**Work instructions**
Each line of the data holding "Report" should be found and copied.

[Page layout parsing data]
----------
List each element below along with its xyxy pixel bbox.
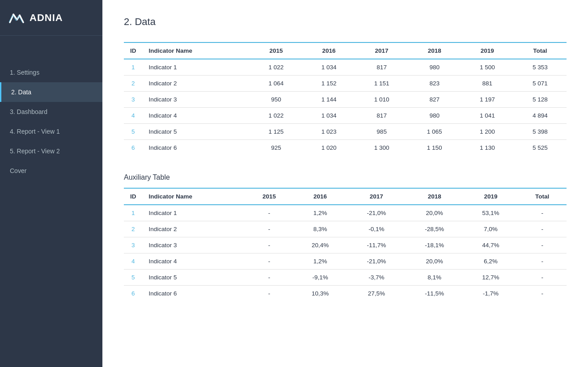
main-table-row: 2Indicator 21 0641 1521 1518238815 071 xyxy=(124,76,567,92)
main-cell-4-6: 1 200 xyxy=(461,124,514,140)
sidebar-nav-item-3[interactable]: 4. Report - View 1 xyxy=(0,122,102,141)
aux-cell-3-6: 6,2% xyxy=(464,253,518,270)
aux-cell-0-6: 53,1% xyxy=(464,205,518,221)
aux-table-row: 5Indicator 5--9,1%-3,7%8,1%12,7%- xyxy=(124,270,567,286)
main-cell-0-6: 1 500 xyxy=(461,59,514,76)
sidebar-nav-item-4[interactable]: 5. Report - View 2 xyxy=(0,141,102,161)
main-cell-1-7: 5 071 xyxy=(514,76,567,92)
main-col-header-7: Total xyxy=(514,42,567,59)
main-table-row: 3Indicator 39501 1441 0108271 1975 128 xyxy=(124,92,567,108)
main-col-header-5: 2018 xyxy=(408,42,461,59)
main-cell-5-6: 1 130 xyxy=(461,140,514,156)
main-table-header: IDIndicator Name20152016201720182019Tota… xyxy=(124,42,567,59)
aux-cell-5-1: Indicator 6 xyxy=(143,286,245,302)
aux-cell-4-3: -9,1% xyxy=(293,270,347,286)
aux-table: IDIndicator Name20152016201720182019Tota… xyxy=(124,188,567,301)
aux-cell-5-6: -1,7% xyxy=(464,286,518,302)
main-cell-5-4: 1 300 xyxy=(355,140,408,156)
main-cell-0-2: 1 022 xyxy=(250,59,302,76)
sidebar: ADNIA 1. Settings2. Data3. Dashboard4. R… xyxy=(0,0,102,367)
aux-cell-5-7: - xyxy=(518,286,567,302)
main-cell-3-5: 980 xyxy=(408,108,461,124)
main-cell-3-1: Indicator 4 xyxy=(143,108,250,124)
aux-col-header-1: Indicator Name xyxy=(143,188,245,205)
main-cell-1-1: Indicator 2 xyxy=(143,76,250,92)
aux-cell-3-5: 20,0% xyxy=(406,253,464,270)
aux-cell-2-0: 3 xyxy=(124,237,143,253)
aux-table-row: 6Indicator 6-10,3%27,5%-11,5%-1,7%- xyxy=(124,286,567,302)
main-table-row: 5Indicator 51 1251 0239851 0651 2005 398 xyxy=(124,124,567,140)
main-cell-1-5: 823 xyxy=(408,76,461,92)
main-col-header-1: Indicator Name xyxy=(143,42,250,59)
aux-cell-1-3: 8,3% xyxy=(293,221,347,237)
main-col-header-2: 2015 xyxy=(250,42,302,59)
main-cell-0-7: 5 353 xyxy=(514,59,567,76)
main-cell-5-2: 925 xyxy=(250,140,302,156)
aux-cell-1-7: - xyxy=(518,221,567,237)
main-content: 2. Data IDIndicator Name2015201620172018… xyxy=(102,0,588,367)
main-cell-4-1: Indicator 5 xyxy=(143,124,250,140)
aux-col-header-7: Total xyxy=(518,188,567,205)
main-cell-2-4: 1 010 xyxy=(355,92,408,108)
aux-cell-1-0: 2 xyxy=(124,221,143,237)
main-table-row: 4Indicator 41 0221 0348179801 0414 894 xyxy=(124,108,567,124)
main-cell-0-4: 817 xyxy=(355,59,408,76)
aux-col-header-4: 2017 xyxy=(347,188,406,205)
aux-cell-0-5: 20,0% xyxy=(406,205,464,221)
main-cell-5-0: 6 xyxy=(124,140,143,156)
aux-cell-3-1: Indicator 4 xyxy=(143,253,245,270)
aux-cell-3-4: -21,0% xyxy=(347,253,406,270)
aux-col-header-6: 2019 xyxy=(464,188,518,205)
logo-text: ADNIA xyxy=(30,12,63,24)
aux-table-body: 1Indicator 1-1,2%-21,0%20,0%53,1%-2Indic… xyxy=(124,205,567,301)
aux-cell-2-1: Indicator 3 xyxy=(143,237,245,253)
main-cell-4-2: 1 125 xyxy=(250,124,302,140)
sidebar-nav: 1. Settings2. Data3. Dashboard4. Report … xyxy=(0,36,102,367)
main-cell-3-3: 1 034 xyxy=(302,108,355,124)
aux-col-header-0: ID xyxy=(124,188,143,205)
main-col-header-6: 2019 xyxy=(461,42,514,59)
aux-cell-5-0: 6 xyxy=(124,286,143,302)
page-title: 2. Data xyxy=(124,16,567,28)
aux-cell-0-3: 1,2% xyxy=(293,205,347,221)
aux-cell-2-4: -11,7% xyxy=(347,237,406,253)
aux-cell-5-5: -11,5% xyxy=(406,286,464,302)
main-cell-5-7: 5 525 xyxy=(514,140,567,156)
aux-col-header-5: 2018 xyxy=(406,188,464,205)
aux-cell-4-7: - xyxy=(518,270,567,286)
sidebar-nav-item-2[interactable]: 3. Dashboard xyxy=(0,102,102,122)
main-cell-4-3: 1 023 xyxy=(302,124,355,140)
main-cell-0-3: 1 034 xyxy=(302,59,355,76)
main-cell-2-6: 1 197 xyxy=(461,92,514,108)
aux-cell-1-1: Indicator 2 xyxy=(143,221,245,237)
main-cell-1-2: 1 064 xyxy=(250,76,302,92)
aux-cell-5-2: - xyxy=(245,286,293,302)
main-cell-3-2: 1 022 xyxy=(250,108,302,124)
aux-cell-4-5: 8,1% xyxy=(406,270,464,286)
main-cell-4-7: 5 398 xyxy=(514,124,567,140)
main-table-section: IDIndicator Name20152016201720182019Tota… xyxy=(124,42,567,156)
aux-cell-0-7: - xyxy=(518,205,567,221)
main-cell-5-3: 1 020 xyxy=(302,140,355,156)
sidebar-nav-item-1[interactable]: 2. Data xyxy=(0,82,102,102)
aux-cell-3-3: 1,2% xyxy=(293,253,347,270)
aux-table-section: Auxiliary Table IDIndicator Name20152016… xyxy=(124,173,567,301)
aux-cell-2-3: 20,4% xyxy=(293,237,347,253)
sidebar-nav-item-0[interactable]: 1. Settings xyxy=(0,63,102,82)
main-cell-3-4: 817 xyxy=(355,108,408,124)
main-cell-4-4: 985 xyxy=(355,124,408,140)
main-cell-0-0: 1 xyxy=(124,59,143,76)
main-table-row: 1Indicator 11 0221 0348179801 5005 353 xyxy=(124,59,567,76)
aux-table-row: 2Indicator 2-8,3%-0,1%-28,5%7,0%- xyxy=(124,221,567,237)
aux-cell-4-6: 12,7% xyxy=(464,270,518,286)
main-cell-3-6: 1 041 xyxy=(461,108,514,124)
aux-cell-4-0: 5 xyxy=(124,270,143,286)
main-cell-1-4: 1 151 xyxy=(355,76,408,92)
aux-cell-1-4: -0,1% xyxy=(347,221,406,237)
main-table-body: 1Indicator 11 0221 0348179801 5005 3532I… xyxy=(124,59,567,156)
sidebar-nav-item-5[interactable]: Cover xyxy=(0,161,102,181)
aux-col-header-3: 2016 xyxy=(293,188,347,205)
aux-table-row: 1Indicator 1-1,2%-21,0%20,0%53,1%- xyxy=(124,205,567,221)
aux-cell-2-7: - xyxy=(518,237,567,253)
aux-cell-3-7: - xyxy=(518,253,567,270)
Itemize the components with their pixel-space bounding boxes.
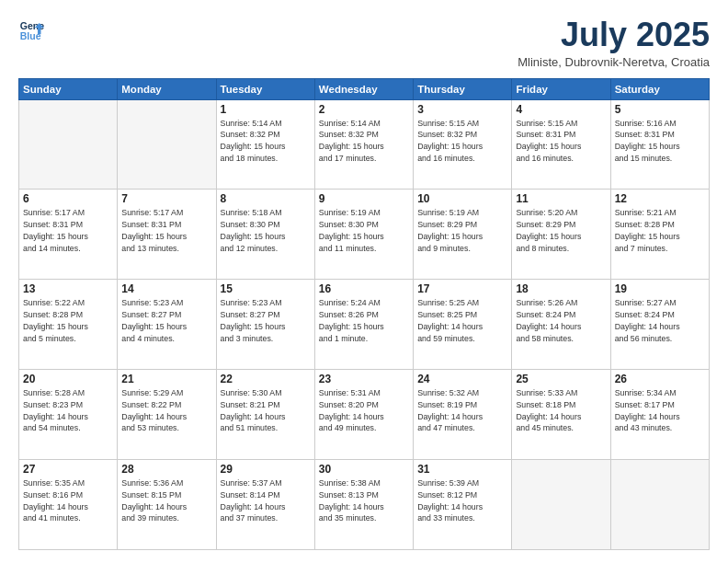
----------
**Answer area**
sidebar-nav-item-3[interactable]: 4. Report - View 1 xyxy=(0,122,102,141)
sidebar-nav-item-4[interactable]: 5. Report - View 2 xyxy=(0,141,102,161)
sidebar-nav: 1. Settings2. Data3. Dashboard4. Report … xyxy=(0,36,102,367)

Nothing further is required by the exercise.